The first step of the parser turns the stream of code points (or graphemes) into a stream of tokens. A token is an object with the following properties:

type: the token type
text: the text of the token, this can contain multiple code points / graphemes
start: the location of the first code point of this token in the source text
end: the location of the first code point after this token in the source text

The start and end locations are used when throwing errors upon encountering invalid KDL text, so these are stored even if the storeLocations option is false. These locations contain three properties: offset is the zero-indexed location of the character in the text, line and column are the one-indexed line and column positions. The offset can be used to programmatically find the token in the text, line and column are more interesting for human readers to e.g. see where in the document they've made a mistake.

Token types are stored as integer, rather than a human readable string because of two reasons. Firstly, "human readable" doesn't mean "the person running the parser understands it", so the usefulness of string types is questionable. Secondly, string comparison is slower than number comparison.

That speed bump granted by number comparison is also why the tokenizer looks at the code point's integer value to assign split the text in to tokens rather than compare string values. Regular expressions are avoided entirely.

Parser

The parser is a "recursive descent" parser. That means the starts at the top-level, e.g. parseDocument when asked to parse a document, and that function recurses into other parser functions, e.g. parseNode to parse each individual node.

document

In the KDL spec all line-space are used as line-space* so to simplify this grammar, the line-space itself takes care of the "zero or more" part.

The document non-terminal is used in node-children below, because distinguishing between node and final-node as defined in the KDL spec is impossible without unbounded look-ahead. Instead, the document non-terminal is modified to support ending on a base-node with or without node-terminator.

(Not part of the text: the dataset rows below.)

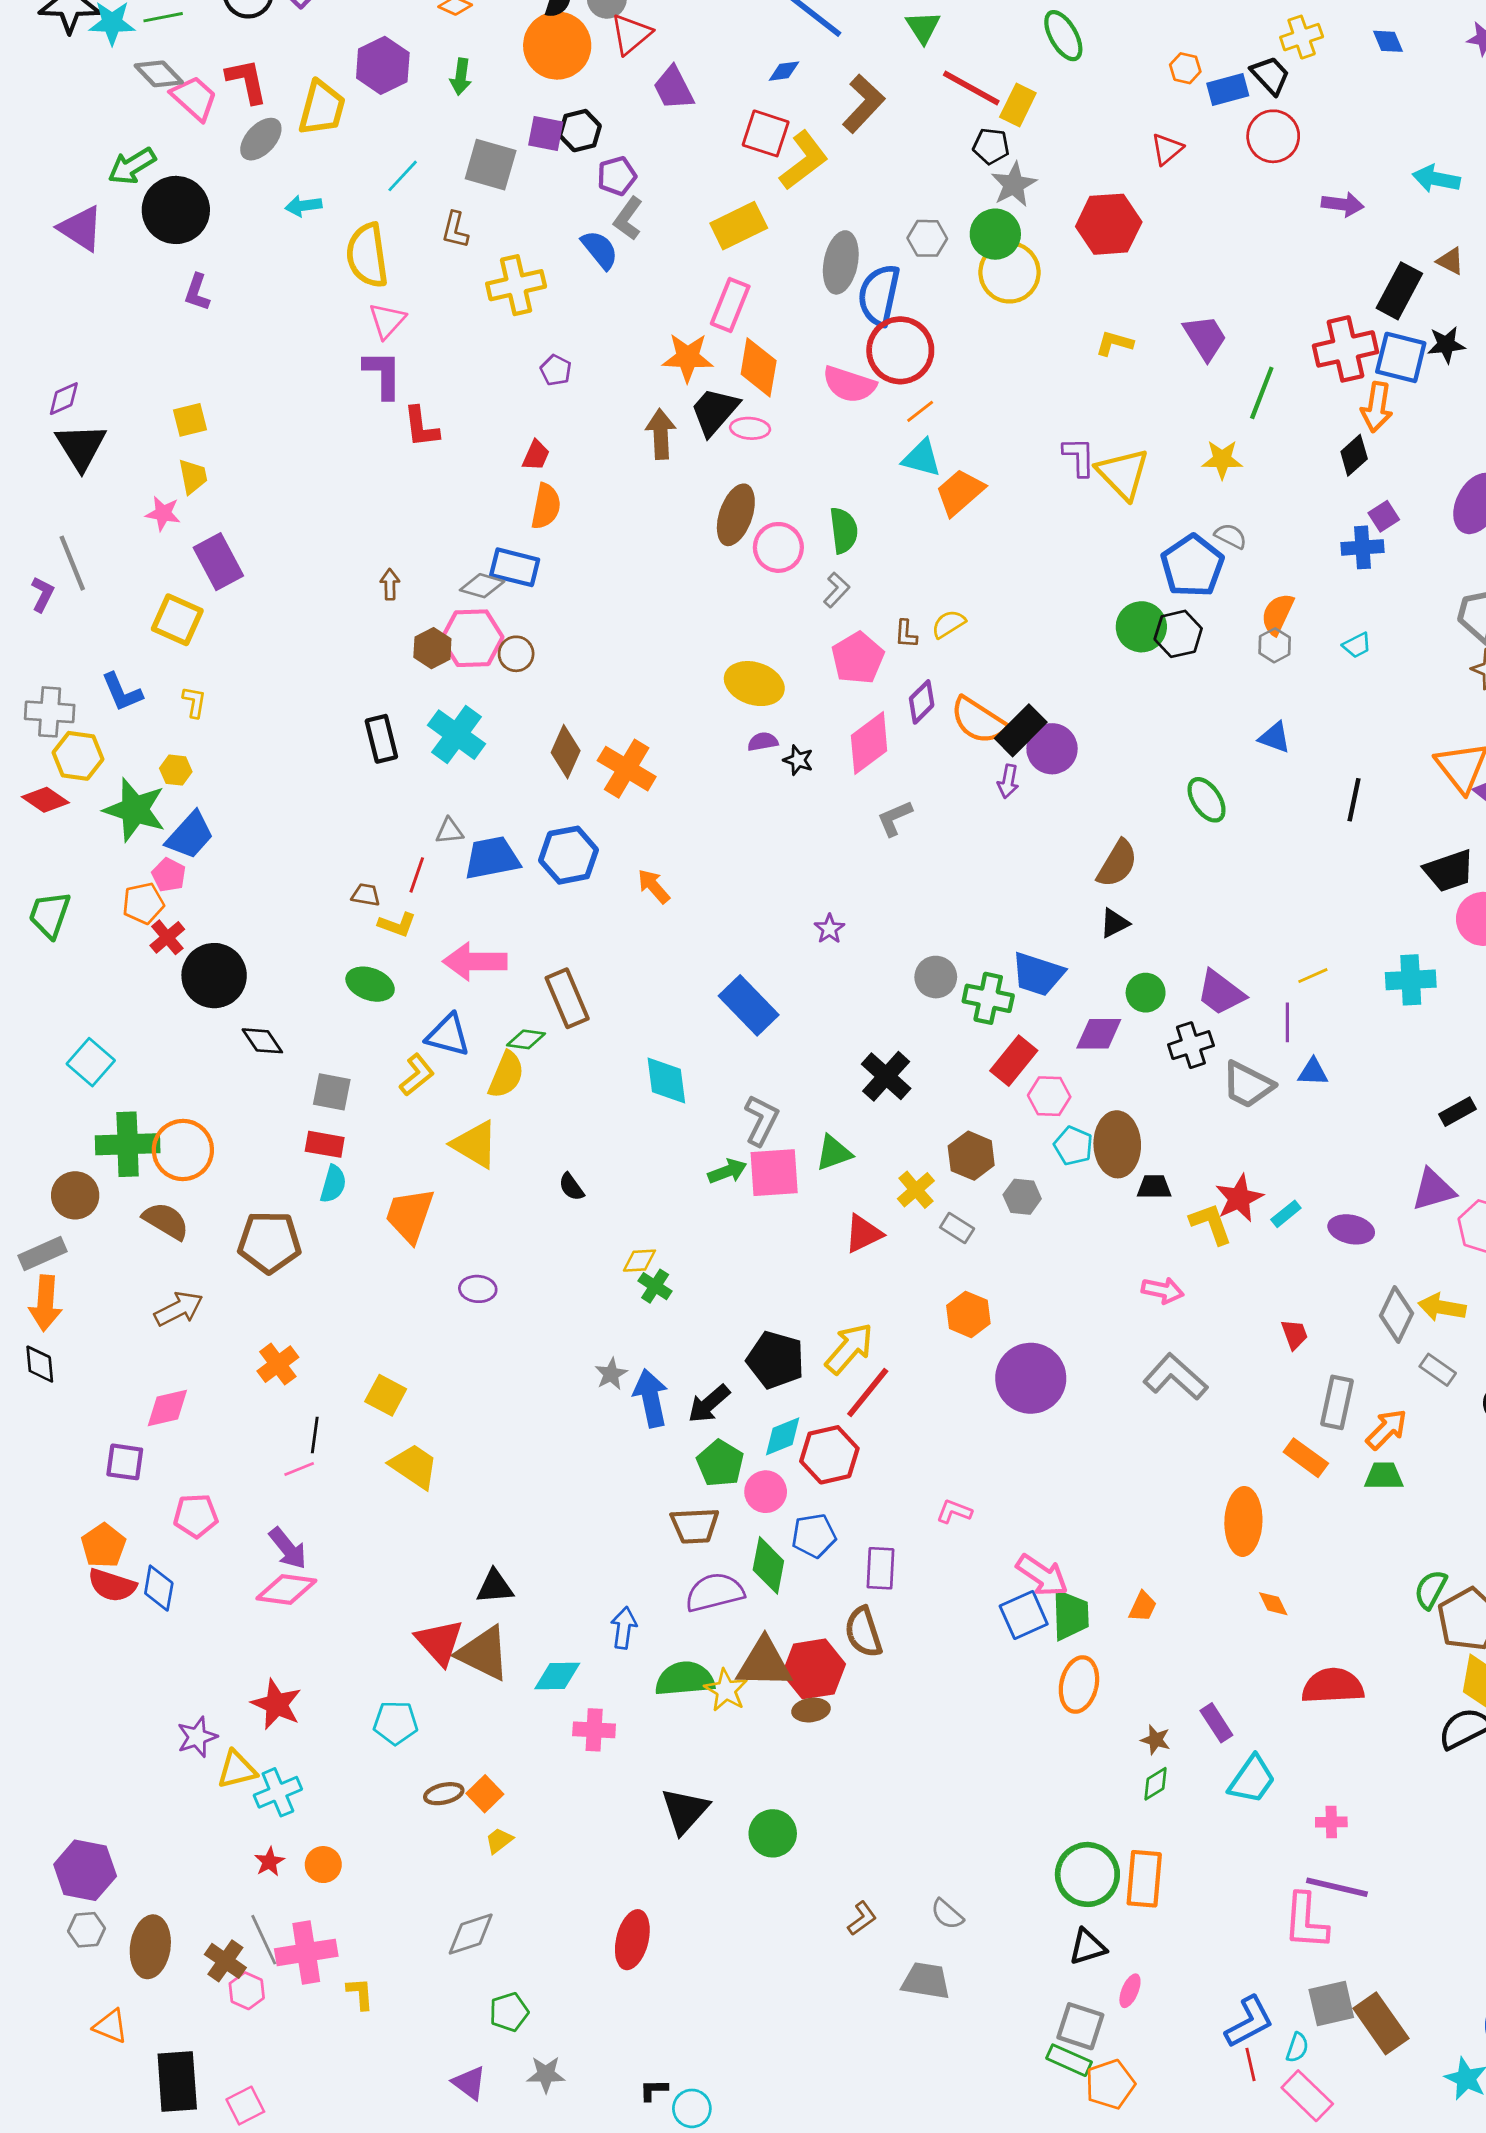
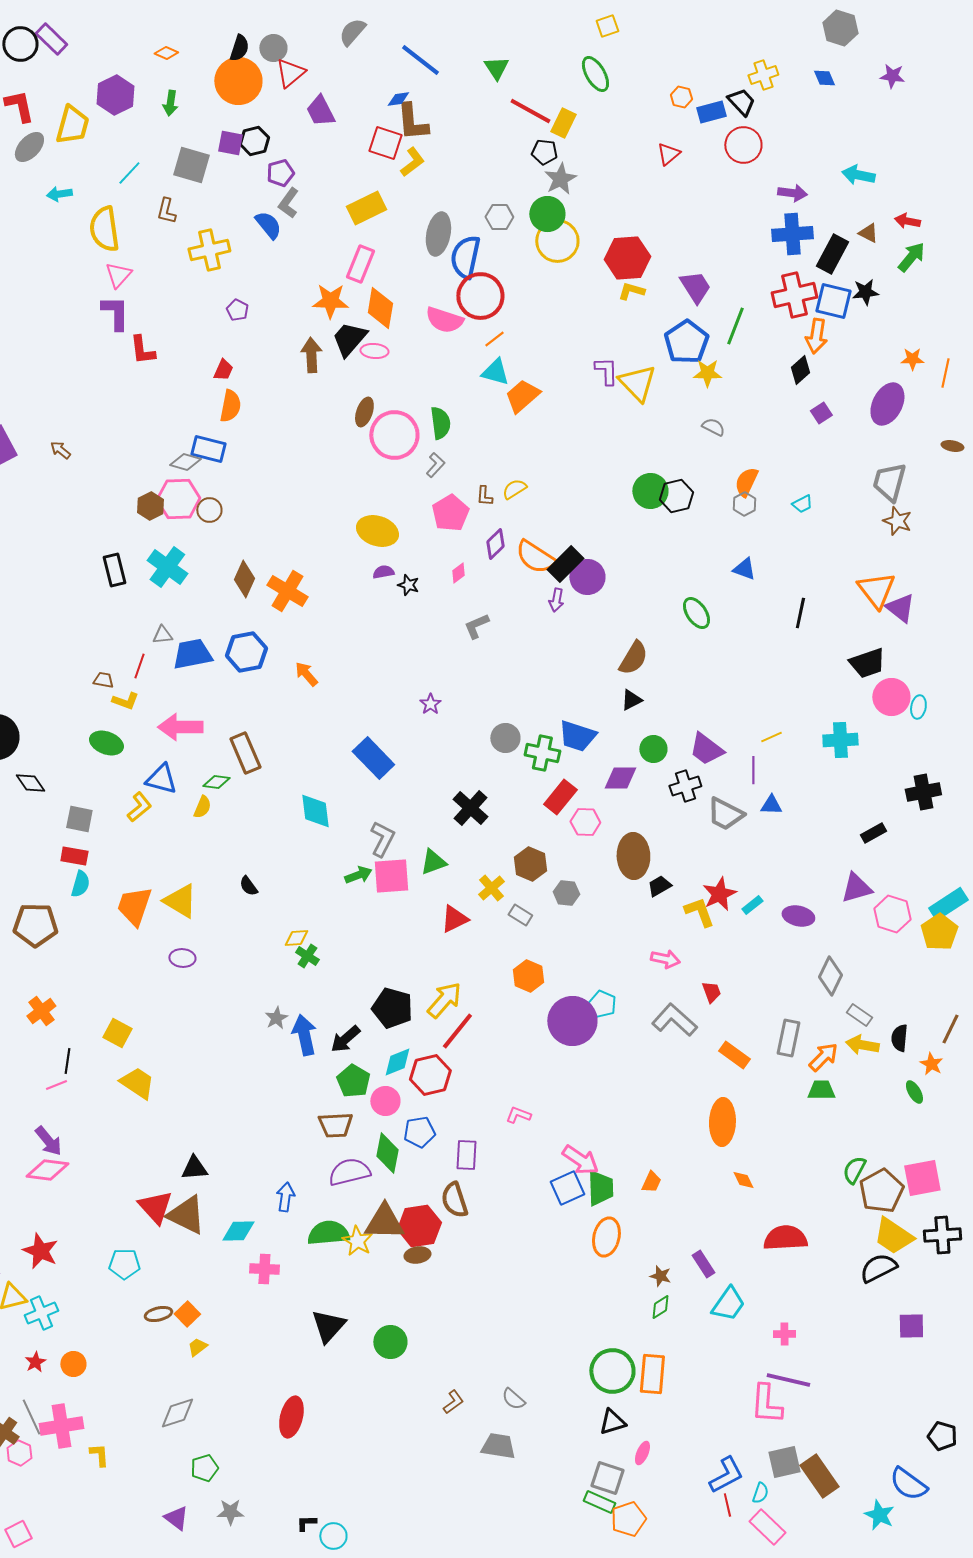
brown L-shape: (863, 104) -> (412, 122), moved, turned 132
yellow L-shape: (804, 160) -> (412, 162), size x0.7
red hexagon: (1109, 224) -> (627, 258), moved
brown ellipse: (736, 515) -> (364, 412), size x0.7
pink circle: (778, 547) -> (394, 435), size x1.4
blue cross: (1363, 547) -> (792, 234), moved, size x1.4
blue pentagon: (1192, 566) -> (686, 342), moved
brown arrow: (390, 584) -> (60, 450), moved, turned -50
pink diamond: (869, 743) -> (458, 573), size x0.5
yellow semicircle: (506, 1075) -> (202, 807), size x0.7
yellow triangle: (475, 1144) -> (180, 901), moved
cyan pentagon: (1073, 1146) -> (602, 1004), moved
black trapezoid: (1154, 1187) -> (659, 886), turned -30
yellow arrow: (1442, 1307) -> (862, 1045), moved
red trapezoid: (1294, 1334) -> (711, 992), moved
orange rectangle: (1306, 1458) -> (734, 1055), moved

There's one downside to this rewritten non-terminal: It works in the LL(1) parser but I am unable to write it down in BNF or any derivative. If someone else has any idea, feel free to make the necessary changes!

plain-node-space

The KDL spec's plain-node-space is always used with either the + or * modifier. Instead of doing the same, the plain-node-space in this grammar is it's own +, so it's either used plain for + or marked optional for *.

line-space

Compared to the line-space defined in the KDL spec, this version includes its own "zero or more" operator.

node-space

The optional-node-space and required-node-space non-terminals defined in the KDL spec are combined into a single non-terminal. This node-space non-terminal does one extra thing that isn't shown in the diagram: it remembers whether the last subrule it applied was a plain-node-space.

base-node

The node-prop-or-arg and node-children paths are only allowed if the last consumed node-space ended with a plain-node-space. Note node-prop-or-arg always ends on a node-space.

node

node-prop-or-arg

The node-prop-or-arg non-terminal is very different from its sibling in the KDL spec in order to remove any need for look-ahead:

If the first token is a tag (called type in the spec), then it must be an argument
If the first token is a number or a keyword, then it must be an argument
If the first token is a string, then we need to check if there's an equals sign.

Looking for the equals sign required unbounded lookahead thanks to the allowed node-space between the property name and the equals sign. By changing this non-terminal so it also consumes any node-space that comes after the property or argument, we can remove the need for the look-ahead.

node-children

node-terminator

The document non-terminal supports ending on a node without node-terminator, so this non-terminal doesn't need to include EOF.

escline

multiline-comment

single-line-comment

value

keyword

number

string

The parser itself is greatly simplified and very lenient when it comes to strings, with post-processing added to filter out invalid strings. All multiline quoted and raw strings are post-processed to remove leading whitespace. All quoted strings are post-processed to replace any escapes.